- Opening Delimiter -

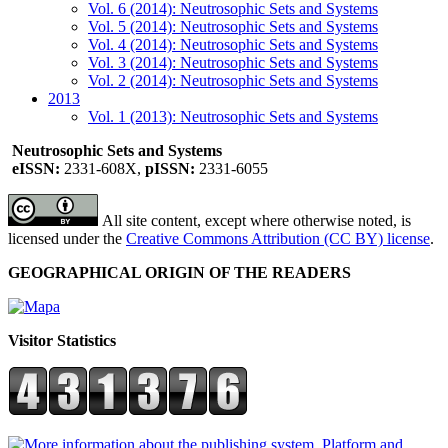
Vol. 6 (2014): Neutrosophic Sets and Systems
Vol. 5 (2014): Neutrosophic Sets and Systems
Vol. 4 (2014): Neutrosophic Sets and Systems
Vol. 3 (2014): Neutrosophic Sets and Systems
Vol. 2 (2014): Neutrosophic Sets and Systems
2013
Vol. 1 (2013): Neutrosophic Sets and Systems
Neutrosophic Sets and Systems
eISSN:
2331-608X,
pISSN:
2331-6055
All site content, except where otherwise noted, is
licensed under the
Creative Commons Attribution (CC BY) license
.
GEOGRAPHICAL ORIGIN OF THE READERS
Visitor Statistics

- Closing Delimiter -

= WHAT IS NEEDED =
List the lines of the material in which the word "Neutrosophic" occurs.

= RESPONSE FOR THIS EXERCISE =
Vol. 6 (2014): Neutrosophic Sets and Systems
Vol. 5 (2014): Neutrosophic Sets and Systems
Vol. 4 (2014): Neutrosophic Sets and Systems
Vol. 3 (2014): Neutrosophic Sets and Systems
Vol. 2 (2014): Neutrosophic Sets and Systems
Vol. 1 (2013): Neutrosophic Sets and Systems
Neutrosophic Sets and Systems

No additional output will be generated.